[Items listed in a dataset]
= = = =
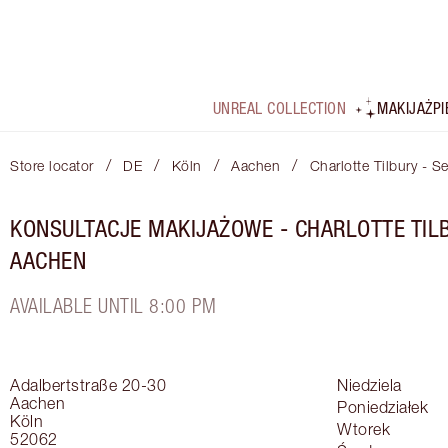
UNREAL COLLECTION
MAKIJAŻ
P
/
/
/
/
Store locator
DE
Köln
Aachen
Charlotte Tilbury - 
KONSULTACJE MAKIJAŻOWE - CHARLOTTE TIL
AACHEN
AVAILABLE UNTIL 8:00 PM
Adalbertstraße 20-30
Niedziela
Aachen
Poniedziałek
Köln
Wtorek
52062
= = = =
THE TASK:
Start copying at the line that contains "KONSULTACJE MAKIJAŻOWE - CHARLOTTE TIL" and stop after the last line of the records, keeping every line exactly.

EXPECTED ANSWER:
KONSULTACJE MAKIJAŻOWE - CHARLOTTE TIL
AACHEN
AVAILABLE UNTIL 8:00 PM
Adalbertstraße 20-30
Niedziela
Aachen
Poniedziałek
Köln
Wtorek
52062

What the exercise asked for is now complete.